0 1 2 3 (27) Have a place, time and people in my life with whom to have fun and enjoy myself

0 1 2 3 (28) Resolve conflicts, disagreements and fights with others in a "win-win'' resolution

0 1 2 3 (29) Overcome my fear of rejection

0 1 2 3 (30) Reduce my need for approval from others

0 1 2 3 (31) Practice healthy, assertive behaviors in all of my relationships

0 1 2 3 (32) Eliminate the need to play "sick,'' "victim'' or "martyr'' roles in my life

0 1 2 3 (33) Reduce competition in my interpersonal relationships

0 1 2 3 (34) Have healthy intimacy with others

0 1 2 3 (35) Set goals with the others with whom I have relationships

0 1 2 3 (36) Recognize when my relationships are based on reality rather than on fantasy or a dream of the way it could be

0 1 2 3 (37) Use forgiveness and forgetting in overcoming hurts in relationships

0 1 2 3 (38) Establish a healing environment with others when needed

0 1 2 3 (39) Help others recognize when they need help

0 1 2 3 (40) Recognize and accept the reality of losses in my life

0 1 2 3 (41) Reduce denial mechanisms from blocking my need to change

0 1 2 3 (42) Cease bargaining in my need to change

0 1 2 3 (43) Let go of the past and get on with the present

0 1 2 3 (44) Face and accept death as a reality of life

0 1 2 3 (45) Work anger out in a healthy way

0 1 2 3 (46) Overcome depression

0 1 2 3 (47) Rid myself of hostility, sarcasm and cynicism

0 1 2 3 (48) Overcome pessimism and negativity

0 1 2 3 (49) Work out my resentment

0 1 2 3 (50) Stop jumping to negative assumptions

0 1 2 3 (51) Avoid stuffing anger in silent withdrawal

0 1 2 3 (52) Eliminate revenge as an unhealthy motivator

0 1 2 3 (53) Eliminate any rageful behaviors

0 1 2 3 (54) Reduce or stop self-destructive behaviors

0 1 2 3 (55) Overcome any irritations

0 1 2 3 (56) Eliminate passive aggressiveness

0 1 2 3 (57) Handle angry confrontations in a healthy way

0 1 2 3 (58) Emotionally detach from the toxic relationships in my life

0 1 2 3 (59) Eliminate manipulation of others to do for me what I can do for myself

0 1 2 3 (60) Give and accept healthy emotional support in my efforts at personal growth

___ TOTAL RATING

RATING INTERPRETATION

  • 0 - 60 Good self-helper.

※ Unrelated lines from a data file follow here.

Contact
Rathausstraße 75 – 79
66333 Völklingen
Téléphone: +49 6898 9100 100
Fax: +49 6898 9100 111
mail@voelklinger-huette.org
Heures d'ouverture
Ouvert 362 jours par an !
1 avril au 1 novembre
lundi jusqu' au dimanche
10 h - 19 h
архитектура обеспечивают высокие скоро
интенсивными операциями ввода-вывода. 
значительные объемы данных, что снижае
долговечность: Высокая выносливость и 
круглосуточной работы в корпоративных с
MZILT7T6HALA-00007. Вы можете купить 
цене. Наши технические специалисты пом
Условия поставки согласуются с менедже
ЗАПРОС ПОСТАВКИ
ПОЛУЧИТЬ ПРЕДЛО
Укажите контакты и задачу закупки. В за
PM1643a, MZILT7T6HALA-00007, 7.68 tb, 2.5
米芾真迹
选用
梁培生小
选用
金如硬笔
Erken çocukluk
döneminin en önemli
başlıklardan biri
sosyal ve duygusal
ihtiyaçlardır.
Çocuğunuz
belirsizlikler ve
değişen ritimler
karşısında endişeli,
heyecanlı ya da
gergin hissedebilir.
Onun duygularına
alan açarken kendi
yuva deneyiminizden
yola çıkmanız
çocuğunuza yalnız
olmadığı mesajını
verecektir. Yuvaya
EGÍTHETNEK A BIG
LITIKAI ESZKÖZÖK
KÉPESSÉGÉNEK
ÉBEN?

You have enough skills and behaviors to assist you to overcome the sense of helplessness in your life.
  • 61 - 120 Fair self-helper. You have a need to learn more about normal self-help skills and behaviors if you are to successfully overcome the sense of helplessness.
  • 121 or higher Poor self-helper. You are in great need of training in the Tools for Coping, which will assist you to know, feel and act in a more normal way and grow in self-esteem and gain self-confidence, self-respect and self-healing so as to overcome the sense of helplessness in your life.

Step 3: Once you have determined the degree to which you are a self-helper, you need to work at acquiring or increasing the self-help skills in which you are currently deficient. This can be done by utilizing all the Tools for Coping Series books written by James J. Messina, Ph.D., available at www.coping.org and through participation in the Self-Esteem Seekers Anonymous Program (The SEA's Program) or some other form of support group or group therapy conducted by a counselor or therapist.

Step 4: As you grow in self-help skills, redefine yourself as a person in recovery from low self-esteem and a sense of helplessness. Utilize all of the tips to overcoming helplessness contained in this chapter.

Step 5: If, after an exhaustive effort at self-growth and self-healing, you still feel helpless, return to this guide, reread it and begin Step 1 over again.